JP2568610B2 - Rotary compressor - Google Patents

Description

Description: BACKGROUND OF THE INVENTION 1. Field of the Invention The present invention relates to a rotary compressor used for a refrigeration cycle and the like, and more particularly to lubrication of a sliding portion such as a bearing.

2. Description of the Related Art A conventional configuration will be described with reference to FIGS. Reference numeral 1 denotes a closed casing, and 2 denotes an electric motor unit, which is connected via a shaft 3 to a machine unit main body 9 constituted by a cylinder 4, rollers 5, vanes 6, a main bearing 7, and an auxiliary bearing 8. The shaft 3 comprises a main shaft 3a, a sub shaft 3b, and a crank 3c.
Oil supply holes 3d, 3e, 3f are provided in 3a, the countershaft 3b, and the crank 3c, respectively, and a hole 3q is formed in the center of the shaft. 10 is a spring provided on the back of the vane. 11
Reference numeral denotes a compression chamber formed of a roller 5, a vane 6, a main bearing 7, and an auxiliary bearing 8 in the cylinder 4. Reference numeral 12 denotes a lubrication mechanism, which is a first passage communicating with a pump chamber 12a formed by the cylinder 4, the main bearing 7, the sub-bearing 8, and the closed casing 1 on the back side of the vane 6, and a lubricating oil 13 at the bottom of the closed casing 1. 14 and a second communication passage 16 formed in the sub bearing 8 and a cover 15 fixed to the sub bearing 8. Reference numeral 17 denotes a suction pipe, which communicates with the compression chamber 11 via the auxiliary bearing 8 and the cylinder 4. Reference numeral 18 denotes a discharge pipe, which is a closed casing 1
Open to the inside.

The operation of the compressor configured as described above will be described below.
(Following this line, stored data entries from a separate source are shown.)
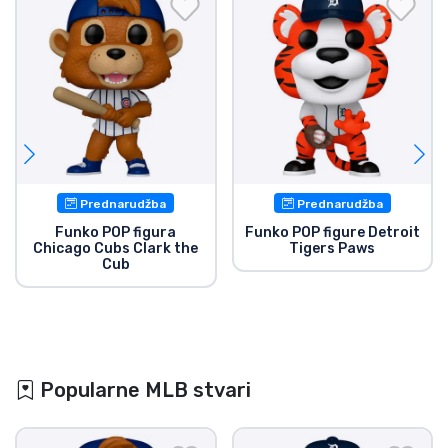
Prednarudžba
Prednarudžba
Funko POP figura
Funko POP figure Detroit
Chicago Cubs Clark the
Tigers Paws
Cub
Popularne MLB stvari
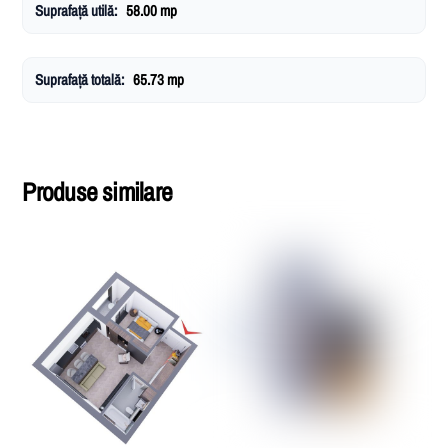
Suprafață utilă:
58.00 mp
Suprafață totală:
65.73 mp
Produse similare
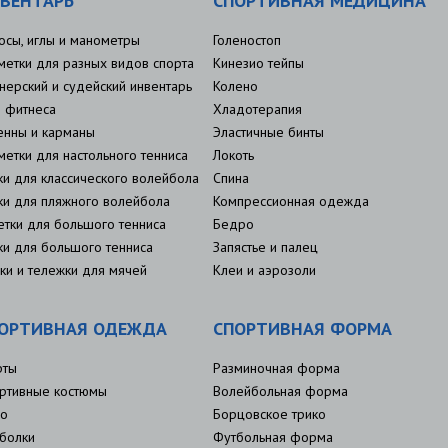
ВЕНТАРЬ
СПОРТИВНАЯ МЕДИЦИНА
осы, иглы и манометры
Голеностоп
метки для разных видов спорта
Кинезио тейпы
нерский и судейский инвентарь
Колено
 фитнеса
Хладотерапия
енны и карманы
Эластичные бинты
метки для настольного тенниса
Локоть
ки для классического волейбола
Спина
ки для пляжного волейбола
Компрессионная одежда
етки для большого тенниса
Бедро
ки для большого тенниса
Запястье и палец
ки и тележки для мячей
Клеи и аэрозоли
ОРТИВНАЯ ОДЕЖДА
СПОРТИВНАЯ ФОРМА
рты
Разминочная форма
ртивные костюмы
Волейбольная форма
о
Борцовское трико
болки
Футбольная форма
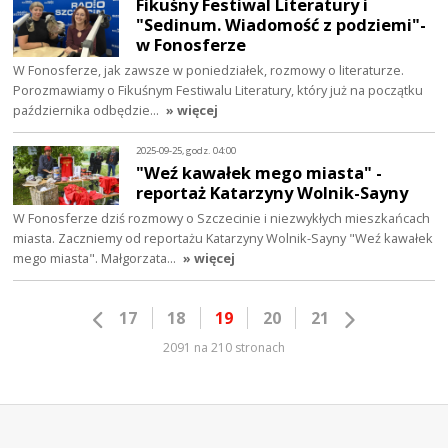
Fikuśny Festiwal Literatury i
"Sedinum. Wiadomość z podziemi"-
w Fonosferze
W Fonosferze, jak zawsze w poniedziałek, rozmowy o literaturze.
Porozmawiamy o Fikuśnym Festiwalu Literatury, który już na początku
października odbędzie…
» więcej
2025-09-25, godz. 04:00
"Weź kawałek mego miasta" -
reportaż Katarzyny Wolnik-Sayny
W Fonosferze dziś rozmowy o Szczecinie i niezwykłych mieszkańcach
miasta. Zaczniemy od reportażu Katarzyny Wolnik-Sayny "Weź kawałek
mego miasta". Małgorzata…
» więcej
17
18
19
20
21
2091 na 210 stronach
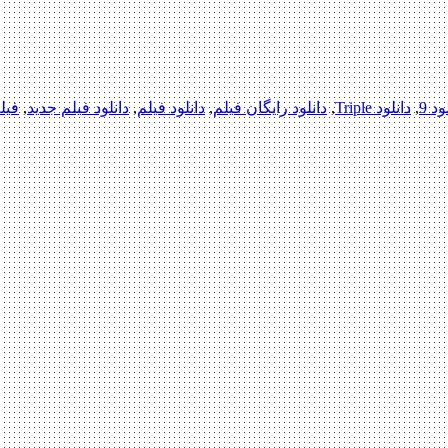
ود 9
,
دانلود Triple
,
دانلود رایگان فیلم
,
دانلود فیلم
,
دانلود فیلم جدید
,
فیل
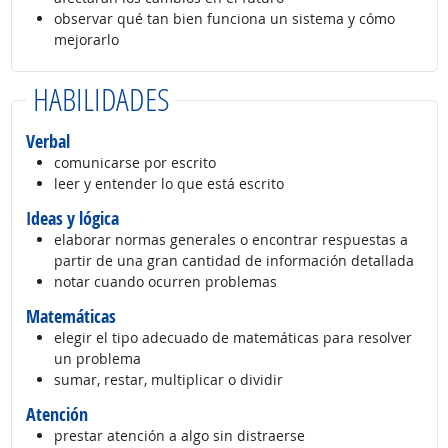
observar qué tan bien funciona un sistema y cómo
mejorarlo
HABILIDADES
Verbal
comunicarse por escrito
leer y entender lo que está escrito
Ideas y lógica
elaborar normas generales o encontrar respuestas a
partir de una gran cantidad de información detallada
notar cuando ocurren problemas
Matemáticas
elegir el tipo adecuado de matemáticas para resolver
un problema
sumar, restar, multiplicar o dividir
Atención
prestar atención a algo sin distraerse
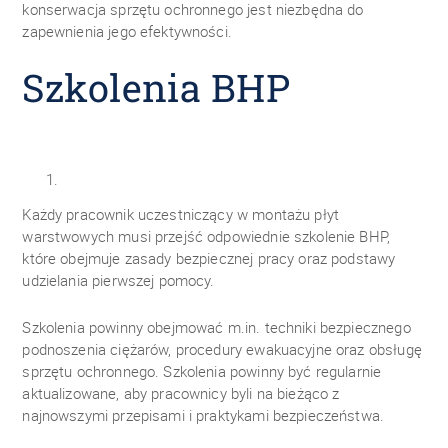
konserwacja sprzętu ochronnego jest niezbędna do
zapewnienia jego efektywności.
Szkolenia BHP
Każdy pracownik uczestniczący w montażu płyt
warstwowych musi przejść odpowiednie szkolenie BHP,
które obejmuje zasady bezpiecznej pracy oraz podstawy
udzielania pierwszej pomocy.
Szkolenia powinny obejmować m.in. techniki bezpiecznego
podnoszenia ciężarów, procedury ewakuacyjne oraz obsługę
sprzętu ochronnego. Szkolenia powinny być regularnie
aktualizowane, aby pracownicy byli na bieżąco z
najnowszymi przepisami i praktykami bezpieczeństwa.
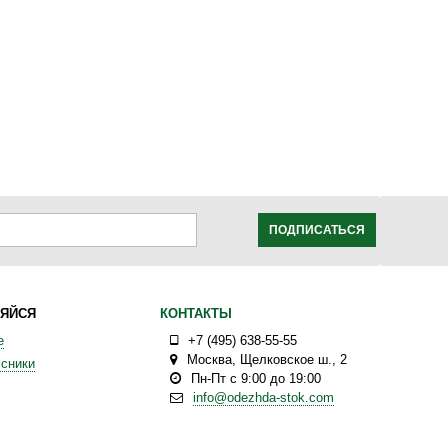
ПОДПИСАТЬСЯ
ЯЙСЯ
КОНТАКТЫ
е
+7 (495) 638-55-55
Москва
,
Щелковское ш., 2
сники
Пн-Пт с 9:00 до 19:00
info@odezhda-stok.com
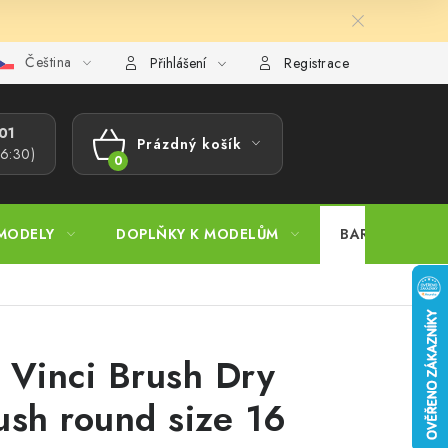
Čeština
ajů
Reklamační řád
Velkoobchod (B2B)
Převodník model
Přihlášení
Registrace
1​
Prázdný košík
16:30)
NÁKUPNÍ
KOŠÍK
MODELY
DOPLŇKY K MODELŮM
BARVY A POM
 Vinci Brush Dry
ush round size 16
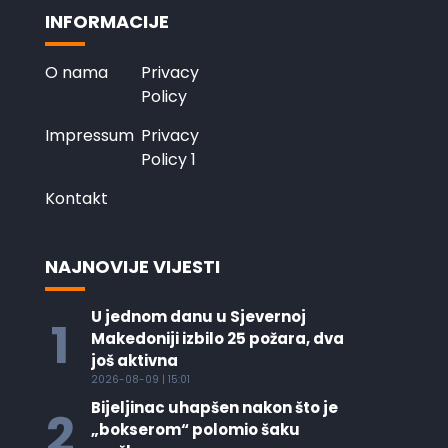
INFORMACIJE
O nama
Privacy
Policy
Impressum
Privacy
Policy 1
Kontakt
NAJNOVIJE VIJESTI
U jednom danu u Sjevernoj
1
Makedoniji izbilo 25 požara, dva
još aktivna
2026-08-09 | 15:01
Bijeljinac uhapšen nakon što je
2
„bokserom“ polomio šaku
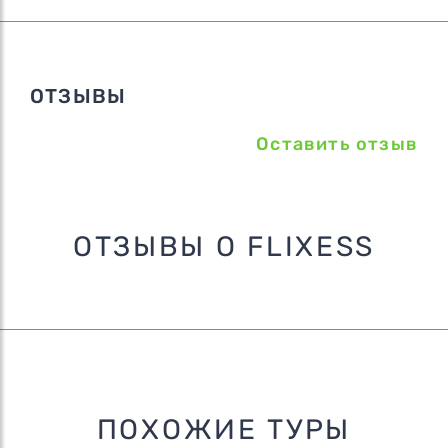
ОТЗЫВЫ
Оставить отзыв
ОТЗЫВЫ О FLIXESS
ПОХОЖИЕ ТУРЫ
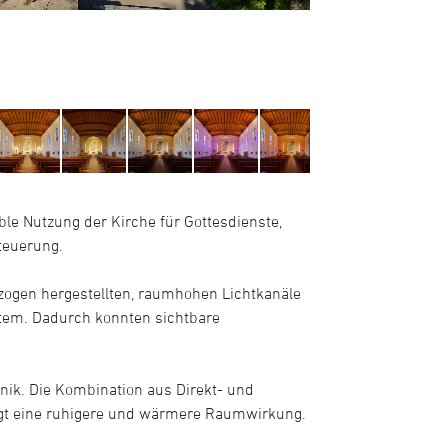
ible Nutzung der Kirche für Gottesdienste,
teuerung.
ezogen hergestellten, raumhohen Lichtkanäle
stem. Dadurch konnten sichtbare
ik. Die Kombination aus Direkt- und
zeugt eine ruhigere und wärmere Raumwirkung.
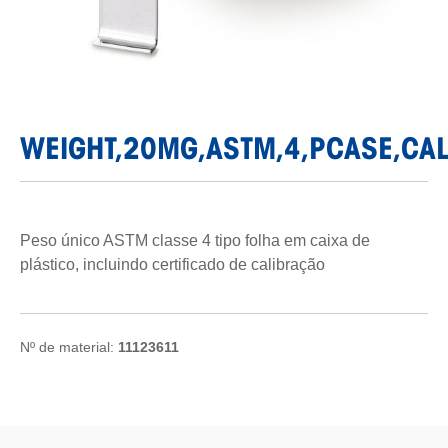
WEIGHT,20MG,ASTM,4,PCASE,CA
Peso único ASTM classe 4 tipo folha em caixa de
plástico, incluindo certificado de calibração
Nº de material:
11123611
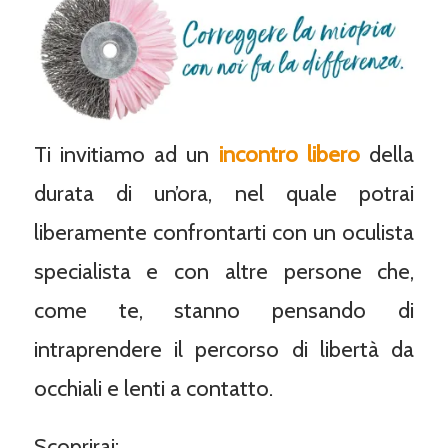
Ti invitiamo ad un
incontro libero
della
durata di un’ora, nel quale potrai
liberamente confrontarti con un oculista
specialista e con altre persone che,
come te, stanno pensando di
intraprendere il percorso di libertà da
occhiali e lenti a contatto.
Scoprirai:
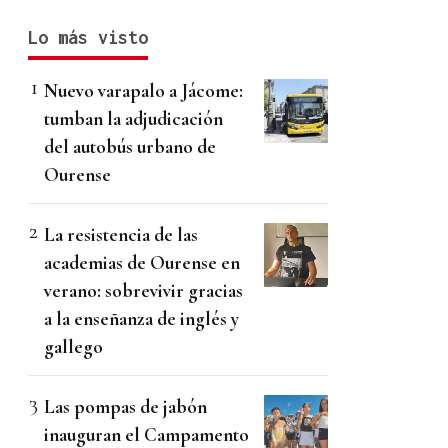
Lo más visto
Nuevo varapalo a Jácome:
tumban la adjudicación
del autobús urbano de
Ourense
La resistencia de las
academias de Ourense en
verano: sobrevivir gracias
a la enseñanza de inglés y
gallego
Las pompas de jabón
inauguran el Campamento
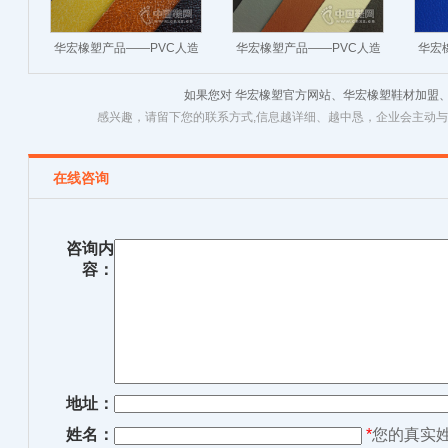
华宏橡塑产品——PVC人造
华宏橡塑产品——PVC人造
华宏
革
革
如果您对 华宏橡塑官方网站、华宏橡塑鞋材加盟
感兴趣，请留下您的联系方式,信息越详细、越中恳，企业会主动
在线咨询
咨询内
容：
地址：
姓名：
*
您的真实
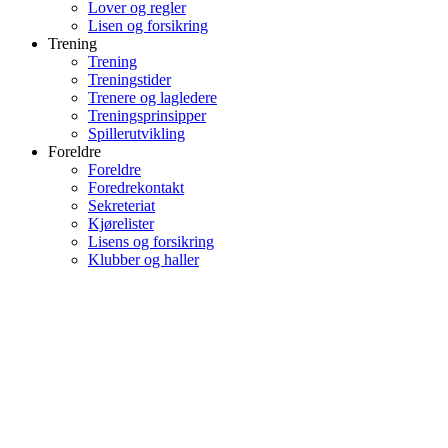
Lover og regler
Lisen og forsikring
Trening
Trening
Treningstider
Trenere og lagledere
Treningsprinsipper
Spillerutvikling
Foreldre
Foreldre
Foredrekontakt
Sekreteriat
Kjørelister
Lisens og forsikring
Klubber og haller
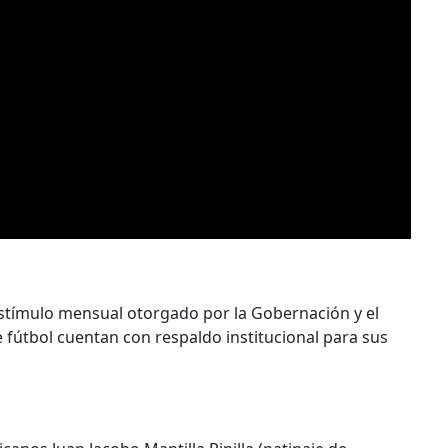
estímulo mensual otorgado por la Gobernación y el
 fútbol cuentan con respaldo institucional para sus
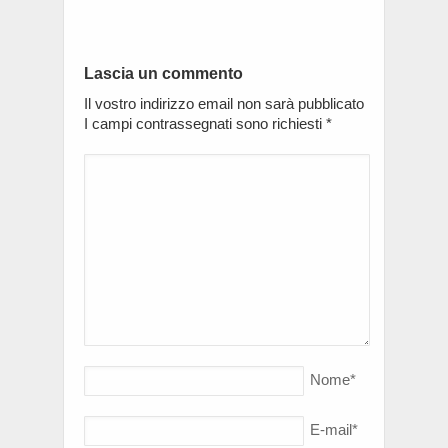
Lascia un commento
Il vostro indirizzo email non sarà pubblicato
I campi contrassegnati sono richiesti
*
Nome
*
E-mail
*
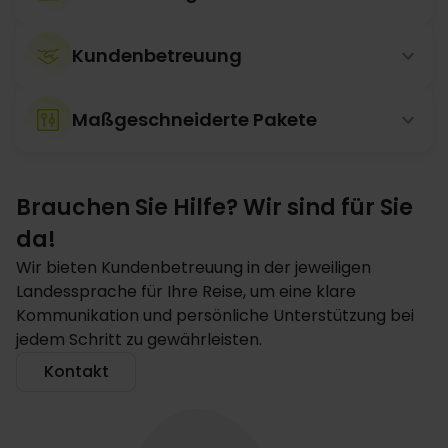
Kundenbetreuung
Maßgeschneiderte Pakete
Brauchen Sie Hilfe? Wir sind für Sie
da!
Wir bieten Kundenbetreuung in der jeweiligen
Landessprache für Ihre Reise, um eine klare
Kommunikation und persönliche Unterstützung bei
jedem Schritt zu gewährleisten.
Kontakt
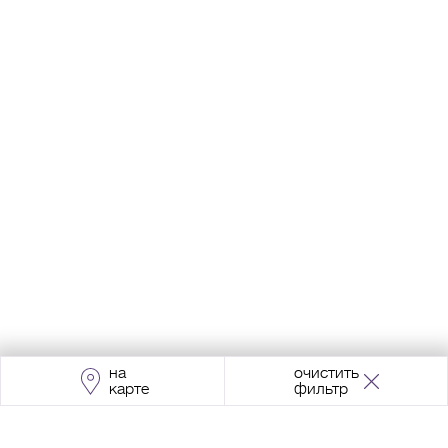
на
очистить
карте
фильтр
Адрес:
Москва, Проспект Мира, 211, корпус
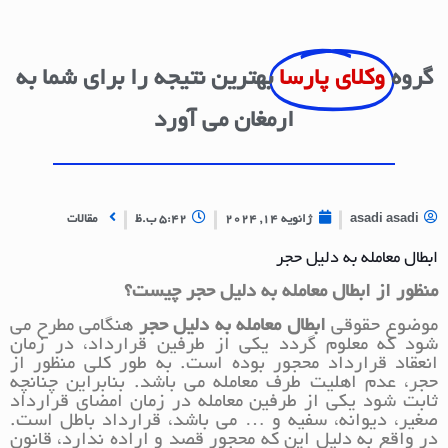
گروه
وکلای پارسا
بهترین نتیجه را برای شما به
ارمغان می آورد
asadi asadi
ژانویه 14, 2024
5:42 ب.ظ
مقالات
ابطال معامله به دلیل حجر
منظور از ابطال معامله به دلیل حجر چیست؟
موضوع حقوقی
ابطال معامله به دلیل حجر
هنگامی مطرح می
شود که معلوم گردد یکی از طرفین قرارداد، در زمان
انعقاد قرارداد محجور بوده است. به طور کلی منظور از
حجر، عدم اهلیت طرف معامله می باشد. بنابراین چنانچه
ثابت شود یکی از طرفین معامله در زمان امضای قرارداد
صغیر، دیوانه، سفیه و … می باشد، قرارداد باطل است.
در واقع به دلیل این که محجور قصد و اراده ندارد، قانون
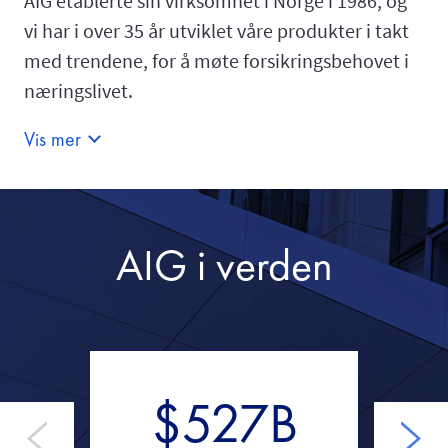
AIG etablerte sin virksomhet i Norge i 1986, og
vi har i over 35 år utviklet våre produkter i takt
med trendene, for å møte forsikringsbehovet i
næringslivet.
Vis mer
AIG i verden
$527B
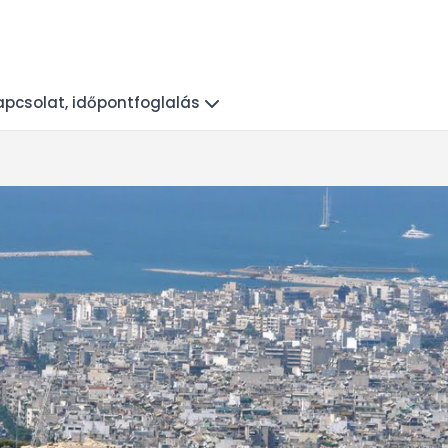
apcsolat, időpontfoglalás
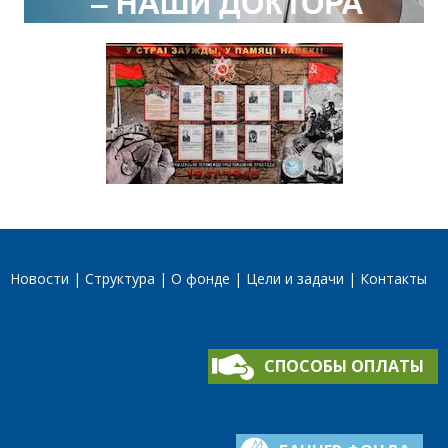
Новости
Структура
О фонде
Цели и задачи
Контакты
СПОСОБЫ ОПЛАТЫ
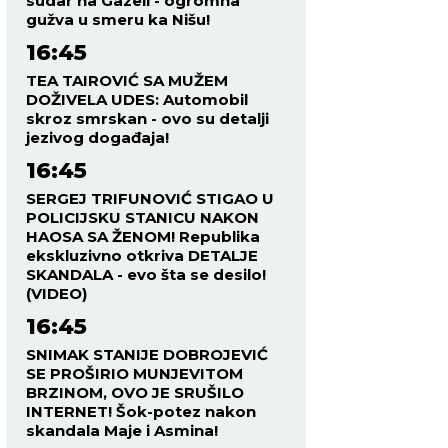
sudar na Gazeli - ogromna
gužva u smeru ka Nišu!
16:45
TEA TAIROVIĆ SA MUŽEM
DOŽIVELA UDES: Automobil
skroz smrskan - ovo su detalji
jezivog događaja!
16:45
SERGEJ TRIFUNOVIĆ STIGAO U
POLICIJSKU STANICU NAKON
HAOSA SA ŽENOM! Republika
ekskluzivno otkriva DETALJE
SKANDALA - evo šta se desilo!
(VIDEO)
16:45
SNIMAK STANIJE DOBROJEVIĆ
SE PROŠIRIO MUNJEVITOM
BRZINOM, OVO JE SRUŠILO
INTERNET! Šok-potez nakon
skandala Maje i Asmina!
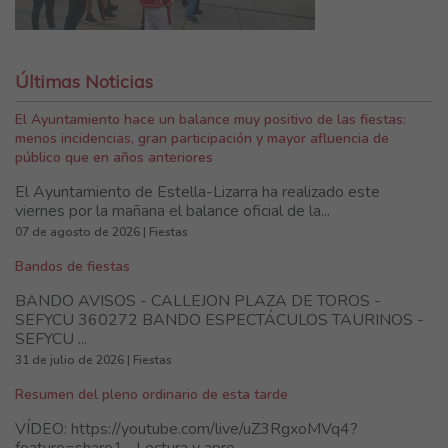
Últimas Noticias
El Ayuntamiento hace un balance muy positivo de las fiestas:
menos incidencias, gran participación y mayor afluencia de
público que en años anteriores
El Ayuntamiento de Estella-Lizarra ha realizado este
viernes por la mañana el balance oficial de la...
07 de agosto de 2026 | Fiestas
Bandos de fiestas
BANDO AVISOS - CALLEJON PLAZA DE TOROS -
SEFYCU 360272 BANDO ESPECTÁCULOS TAURINOS -
SEFYCU ...
31 de julio de 2026 | Fiestas
Resumen del pleno ordinario de esta tarde
VÍDEO: https://youtube.com/live/uZ3RgxoMVq4?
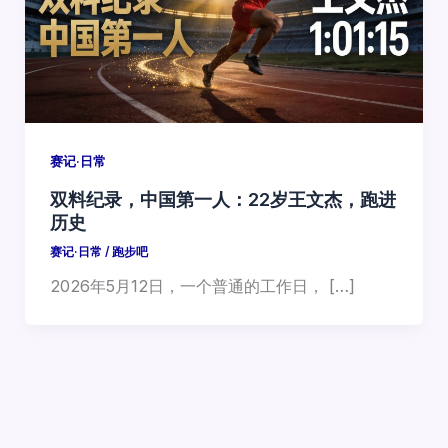
赛记·日常
双料纪录，中国第一人：22岁王文杰，跑进
历史
赛记·日常
/
跑步吧
2026年5月12日，一个普通的工作日， […]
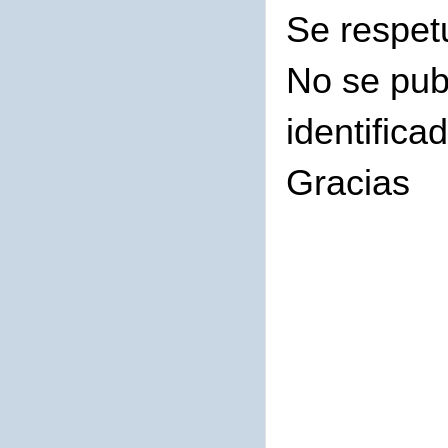
Se respet
No se pub
identifica
Gracias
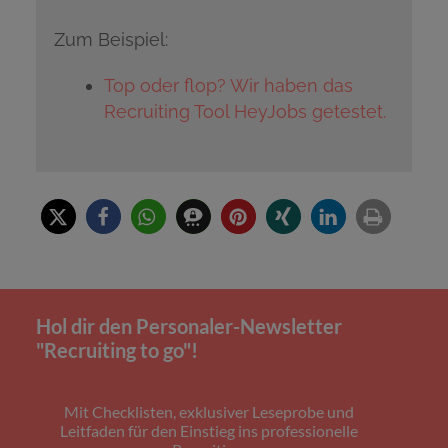
Zum Beispiel:
Top oder flop? Wir haben das
Recruiting Tool HeyJobs getestet.
Hol dir den Personaler-Newsletter
"Recruiting to go"!
Mit Checklisten, exklusiver Leseprobe und
Leitfaden für den Einstieg ins professionelle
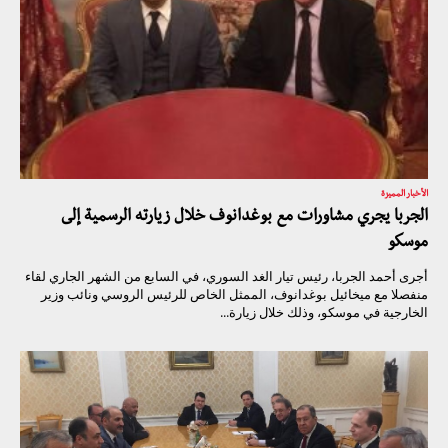
الأخبار المميزة
الجربا يجري مشاورات مع بوغدانوف خلال زيارته الرسمية إلى
موسكو
أجرى أحمد الجربا، رئيس تيار الغد السوري، في السابع من الشهر الجاري لقاء
منفصلا مع ميخائيل بوغدانوف، الممثل الخاص للرئيس الروسي ونائب وزير
الخارجية في موسكو، وذلك خلال زيارة...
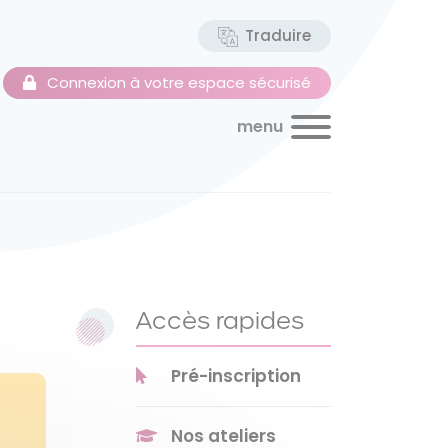
Traduire
Connexion à votre espace sécurisé
menu
Accès rapides
Pré-inscription
Nos ateliers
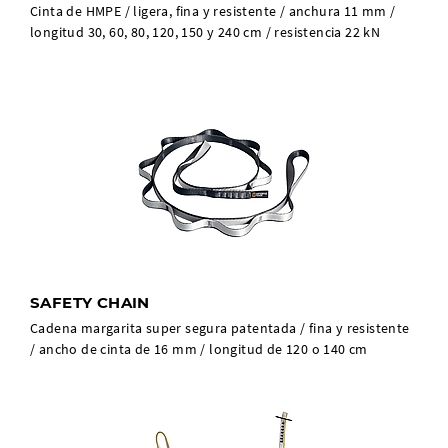
Cinta de HMPE / ligera, fina y resistente / anchura 11 mm /
longitud 30, 60, 80, 120, 150 y 240 cm / resistencia 22 kN
SAFETY CHAIN
Cadena margarita super segura patentada / fina y resistente
/ ancho de cinta de 16 mm / longitud de 120 o 140 cm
Refrigerant gas from a cooling system (not shown) is led through a suction pipe 17 and a compression chamber in a cylinder 4.
Reaches 11. The refrigerant gas that has reached the compression chamber is gradually compressed by the rotation motion of the shaft 3 accompanying the rotation of the electric motor unit 2 in the compression chamber 11 partitioned by the roller piston 5 fitted to the crank 3c of the shaft 3 and the vane 6. You. The compressed refrigerant gas is once discharged into the closed casing 1 and then discharged through the discharge pipe 18 to the cooling system.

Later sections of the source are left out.